Psychology Today, Susan Scar Merrell tarafından 1990'lardan (en son 2016'da gözden geçirilmiş olsa da) bir makale yayınladı. "Yaşlanmanın Üstesinden Gelmek" te, yaşlanmanın nasıl olmadığından bahsediyor gibieskiden olduğu gibi göz korkutucu.

Merrell, "İlk sürpriz, orta yıllara toplu olarak giren bizler, şu anda, 1990'larda otuzlu, kırklı ve ellili yaşlarımızı vurduğumuz için gerçekten şanslıyız" dedi. "Bir uygarlığın durumu yaşlanmanın kaçınılmaz yolu üzerinde çok gerçek bir etkiye sahip olduğu için, her nesil farklı yaşlanmayı deneyimler."
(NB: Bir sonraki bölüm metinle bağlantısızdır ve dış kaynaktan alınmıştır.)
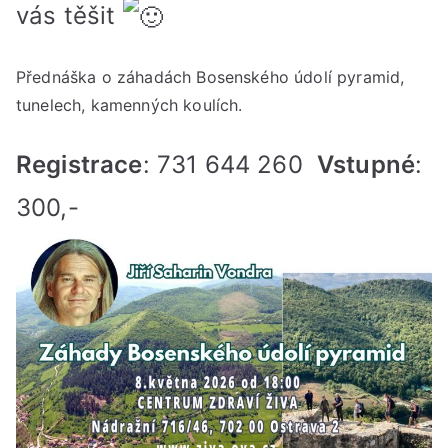
vás těšit
pyr
v
Přednáška o záhadách Bosenského údolí pyramid,
pát
tunelech, kamenných koulích.
8.
kvě
Registrace
: 731 644 260
Vstupné
:
202
od
300,-
18:
do
20:
hod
Yaşlanma sürecinden bahseden bir psikolog olan Helen Kivnivk'ten alıntı yapmaya devam ediyor.Kivnick, sonraki yaşamın birkaç faktör tarafından belirlendiğini aktarıyor - biyoloji, tarih, toplum ve kültür ve daha sonraki yaşamın artık uzun ömürlülükle tatmin olma potansiyeline sahip olduğunu öne sürüyor. Kivnick, "Artık bildiğimiz gibi yaşlılık çok yeni ve eskisi gibi görünmüyor," dedi. “İnsanlar daha uzun ve daha fazla bağımsız yaşadıkları için geleceklerini daha aktif bir şekilde planlayabilirler. Bugün yaşlılar [65 yaşın üzerindekiler] yeni bir çığır açıyor. "
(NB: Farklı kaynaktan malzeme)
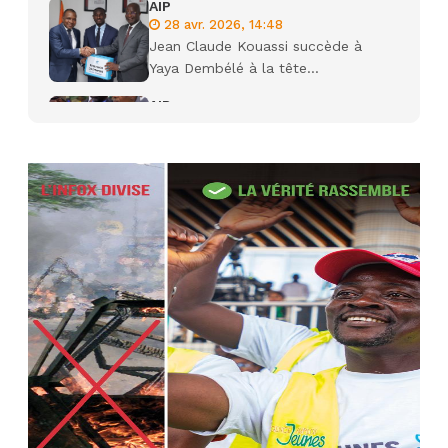
AIP
28 avr. 2026, 14:48
Jean Claude Kouassi succède à
Yaya Dembélé à la tête...
AIP
27 avr. 2026, 09:30
Le ministre de la Défense Sadio
Camara tué lors d’attaques...
AIP
22 avr. 2026, 16:41
Des bureaux ravagés dans un
incendie survenu à la mairie...
AIP
10 avr. 2026, 09:48
Nommé Médiateur de la
République, Gaoussou Touré prend
officiellement fonction
AIP
13 mars 2026, 10:43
Ayrıca Merrell, öz farkındalığın anahtar olduğunu söyledi. "Kişiliğiniz muhtemelen yaşlandıkça tanınmayacak kadar değişmeyecek," dedi. Böylece pratik yollarla gelecek hakkında spekülasyon yapmaya başlayabilirsiniz. Temel soruları düşünmeye başlamak için asla erken değildir: Benim için önemli olan nedir? En çok hangi hayatı yaşamak istiyorum? Kiminle ve nerede? Kendi aileme yakın kalmayı mı yoksa yaşlı bir toplulukta olmayı mı tercih ederim? Seyahat etmek ister miyim? Daha büyük dünyaya nasıl bağlı kalacağım? Ne katkı yapmalıyım? "
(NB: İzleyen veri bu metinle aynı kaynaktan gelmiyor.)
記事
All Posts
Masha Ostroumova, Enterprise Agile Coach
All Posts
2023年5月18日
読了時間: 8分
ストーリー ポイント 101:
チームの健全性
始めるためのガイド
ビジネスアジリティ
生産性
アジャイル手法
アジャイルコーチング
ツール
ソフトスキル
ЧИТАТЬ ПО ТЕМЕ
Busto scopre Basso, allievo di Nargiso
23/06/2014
Söylemeye gerek yok, bunu yazarken doğum günüm geçti ve bir yaş daha büyüğüm ve bu on yılın son aşamasına takılıyorum. Ancak evet, hepimizin kendi yolumuzda olduğunu ve insani anlarımızı bastırmak zorunda olmadığımızı ve evet, uzun ve sağlıklı bir yaşam sürdürmek için hala adımlar atabileceğimizi ve evet, asla olmadığını hatırlamakta fayda var. oyun alanı salıncaklarında uçmak için çok geç.